In Sight of Stars
Page 9
I roll my gaze to the window. It looks clear and blue outside, making me think of those stories people tell about 9/11. That it was perfectly sunny that day, with a deceptively clear blue sky. Not a single sign of the threat to come. Just like now. No sign of impending disaster. But I know better.
“Or if you’re not up for that, you could always head down to the family room,” Nurse Carole adds. “At any rate,” she says, nodding at the tray with my pill cup, “there’s some toast and yogurt with granola in there in case you don’t have time to make it to the dining hall. You really shouldn’t take all that medication on an empty stomach. I’m here until noon if you need anything.”

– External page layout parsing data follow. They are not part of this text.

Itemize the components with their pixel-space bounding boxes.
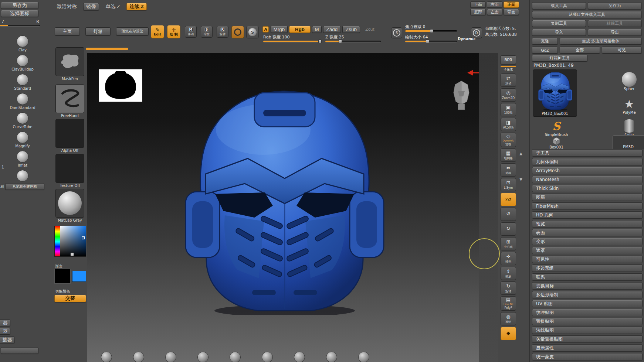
symmetry-toolbar-item[interactable]: 单选 Z bbox=[104, 3, 122, 10]
zcut-button[interactable]: Zcut bbox=[364, 26, 376, 33]
zsub-button[interactable]: Zsub bbox=[342, 26, 360, 33]
brush-ring-button[interactable] bbox=[231, 26, 244, 38]
bottom-brush-thumb[interactable] bbox=[358, 352, 369, 362]
hue-strip[interactable] bbox=[55, 226, 60, 256]
right-shelf-button[interactable]: XYZ bbox=[501, 193, 516, 206]
tool-thumbnail-sphere[interactable]: Spher bbox=[613, 69, 644, 92]
view-button[interactable]: 上面 bbox=[470, 1, 486, 8]
empty-button[interactable] bbox=[1, 347, 38, 354]
tool-section-header[interactable]: 显示属性 bbox=[532, 344, 643, 352]
home-button[interactable]: 主页 bbox=[55, 27, 80, 35]
create-mesh-from-brush-button[interactable]: 从笔刷创建网格 bbox=[5, 183, 44, 190]
right-shelf-button[interactable]: ↺ bbox=[501, 208, 516, 221]
brush-item[interactable]: DamStandard bbox=[4, 93, 41, 112]
right-shelf-button[interactable]: ⊞ 中心点 bbox=[501, 237, 516, 250]
tool-section-header[interactable]: 变换目标 bbox=[532, 282, 643, 290]
view-button[interactable]: 正面 bbox=[504, 1, 519, 8]
tool-section-header[interactable]: 遮罩 bbox=[532, 247, 643, 254]
view-button[interactable]: 左面 bbox=[487, 9, 502, 15]
current-texture[interactable]: Texture Off bbox=[54, 154, 85, 188]
color-picker[interactable] bbox=[54, 226, 86, 257]
a-toggle-button[interactable]: A bbox=[262, 26, 269, 33]
secondary-color-swatch[interactable] bbox=[72, 271, 86, 282]
right-shelf-button[interactable]: ▦ 地网格 bbox=[501, 148, 516, 162]
right-shelf-button[interactable]: ⊡ L.Sym bbox=[501, 178, 516, 191]
current-brush[interactable]: MaskPen bbox=[54, 47, 85, 81]
view-button[interactable]: 背面 bbox=[504, 9, 519, 15]
tool-thumbnail-pm3d[interactable]: PM3D_ bbox=[613, 135, 644, 150]
brush-item[interactable]: CurveTube bbox=[4, 112, 41, 132]
tool-section-header[interactable]: 可见性 bbox=[532, 256, 643, 263]
alternate-button[interactable]: 交替 bbox=[54, 295, 86, 302]
gyro-tool-button[interactable]: S 缩放 bbox=[201, 26, 213, 38]
tool-section-header[interactable]: HD 几何 bbox=[532, 211, 643, 219]
symmetry-toolbar-item[interactable]: 连续 Z bbox=[126, 3, 147, 10]
select-icon-button[interactable]: 选择图标 bbox=[1, 10, 38, 17]
cut-button[interactable]: 器 bbox=[0, 328, 10, 335]
draw-size-slider[interactable]: 绘制大小 64 bbox=[405, 35, 457, 42]
tool-section-header[interactable]: 矢量置换贴图 bbox=[532, 335, 643, 343]
tool-section-header[interactable]: 联系 bbox=[532, 273, 643, 281]
tool-section-header[interactable]: 法线贴图 bbox=[532, 327, 643, 334]
tool-section-header[interactable]: 多边形绘制 bbox=[532, 291, 643, 298]
edit-mode-button[interactable]: ✎ Edit bbox=[151, 25, 164, 38]
right-shelf-button[interactable]: ↻ 旋转 bbox=[501, 281, 516, 295]
current-alpha[interactable]: Alpha Off bbox=[54, 119, 85, 153]
import-button[interactable]: 导入 bbox=[532, 29, 586, 36]
cut-button[interactable]: 整器 bbox=[0, 337, 15, 343]
main-color-swatch[interactable] bbox=[54, 269, 71, 284]
tool-section-header[interactable]: 纹理贴图 bbox=[532, 309, 643, 316]
m-button[interactable]: M bbox=[312, 26, 322, 33]
right-shelf-button[interactable]: ⇕ 缩放 bbox=[501, 267, 516, 280]
tool-thumbnail-cylinder[interactable]: Cylin bbox=[613, 117, 644, 137]
document-viewport[interactable] bbox=[87, 53, 479, 362]
save-as-button[interactable]: 另存为 bbox=[1, 2, 38, 9]
export-button[interactable]: 导出 bbox=[588, 29, 642, 36]
right-shelf-button[interactable]: ▤ Line Fill PolyF bbox=[501, 296, 516, 311]
subpixel-slider[interactable]: 子像素 bbox=[501, 66, 516, 72]
lightbox-tool-button[interactable]: 灯箱▶工具 bbox=[532, 55, 587, 62]
right-shelf-button[interactable]: ◨ AC50% bbox=[501, 118, 516, 131]
z-intensity-slider[interactable]: Z 强度 25 bbox=[325, 35, 381, 42]
bottom-brush-thumb[interactable] bbox=[133, 352, 144, 362]
mrgb-button[interactable]: Mrgb bbox=[271, 26, 288, 33]
dynamic-mode-icon[interactable]: D bbox=[471, 27, 482, 38]
tool-section-header[interactable]: Thick Skin bbox=[532, 185, 643, 192]
rgb-intensity-slider[interactable]: Rgb 强度 100 bbox=[263, 35, 322, 42]
tool-section-header[interactable]: 预览 bbox=[532, 220, 643, 228]
tool-section-header[interactable]: 变形 bbox=[532, 238, 643, 245]
rgb-button[interactable]: Rgb bbox=[289, 26, 311, 33]
brush-item[interactable]: ClayBuildup bbox=[4, 55, 41, 74]
symmetry-toolbar-item[interactable]: 镜像 bbox=[83, 3, 99, 10]
gyro-tool-button[interactable]: R 旋转 bbox=[217, 26, 228, 38]
right-shelf-button[interactable]: ◆ bbox=[501, 327, 516, 340]
current-stroke[interactable]: FreeHand bbox=[54, 84, 85, 118]
preview-boolean-button[interactable]: 预览布尔渲染 bbox=[116, 27, 149, 35]
bottom-brush-thumb[interactable] bbox=[165, 352, 176, 362]
load-tool-button[interactable]: 载入工具 bbox=[532, 2, 586, 9]
current-material[interactable]: MatCap Gray bbox=[54, 189, 85, 222]
bottom-brush-thumb[interactable] bbox=[262, 352, 273, 362]
brush-item[interactable]: Standard bbox=[4, 74, 41, 93]
tool-section-header[interactable]: 几何体编辑 bbox=[532, 158, 643, 165]
cut-button[interactable]: 器 bbox=[0, 320, 10, 326]
draw-mode-button[interactable]: ✛ 绘 制 bbox=[167, 25, 180, 38]
symmetry-toolbar-item[interactable]: 激活对称 bbox=[55, 3, 78, 10]
right-shelf-button[interactable]: ▣ 100% bbox=[501, 103, 516, 116]
focal-shift-slider[interactable]: 焦点衰减 0 bbox=[405, 24, 457, 32]
view-button[interactable]: 底部 bbox=[470, 9, 486, 15]
bottom-brush-thumb[interactable] bbox=[326, 352, 337, 362]
bottom-brush-thumb[interactable] bbox=[230, 352, 241, 362]
bpr-render-button[interactable]: BPR bbox=[501, 55, 516, 64]
right-shelf-button[interactable]: ↻ bbox=[501, 222, 516, 236]
focal-shift-icon[interactable]: S bbox=[391, 27, 402, 38]
right-shelf-button[interactable]: ◇ Dynamic 透视 bbox=[501, 133, 516, 147]
tool-section-header[interactable]: 置换贴图 bbox=[532, 318, 643, 325]
load-from-project-button[interactable]: 从项目文件载入工具 bbox=[532, 11, 642, 18]
tool-section-header[interactable]: 表面 bbox=[532, 229, 643, 236]
panel-arrow-up[interactable]: ▲ bbox=[518, 151, 523, 156]
canvas-area[interactable] bbox=[87, 53, 498, 362]
make-polymesh-button[interactable]: 生成 多边形网格物体 bbox=[560, 38, 642, 45]
tool-thumbnail-box001[interactable]: Box001 bbox=[539, 135, 574, 150]
right-shelf-button[interactable]: ✛ 移动 bbox=[501, 252, 516, 265]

“Okay, thank you.” I swallow the pills down. As she’s about to leave, I call, “Hey, can I ask you something?”
She stops and turns. “Sure.”
“Do you know the nun … the … the one that…” I stammer, not sure how to describe her. Is she a nurse? A social worker? A volunteer? “The one that works here?”
Nurse Carole tilts her head curiously, then says, “You mean Sister Agnes Teresa? Yes, of course, why?”
“No reason,” I say, feeling relieved. When she leaves, I take a bite of toast and stare out the window. My view is unobstructed. The excavator has moved elsewhere.
I close my eyes and picture my mother, the way she was a long time ago. The way I remembered her last night, with Dad and me, playing board games. I had forgotten her that way. Before. Because there was a before, not just before Dad died, but when she was younger, less serious, less perfect. More East Village walk-up than marble-floored apartment on Madison Avenue. Less material. Less Ice Queen. Somewhere in the back of my brain she exists like that still, in some fuzzy recess, scratchy and faded, like she’s been put through some filter on Instagram.
But she did. She was. We were. I can see us there. All three of us. Our family. We’re in pajamas, sitting together on the pilled green couch in Dad’s first apartment on St. Marks Place. The one she moved into after they got married. The apartment we still lived in while Dad finished law school at night. Before he got the suit job at the big white-shoe law firm, and we moved uptown, and the money rolled in … and he stopped painting altogether.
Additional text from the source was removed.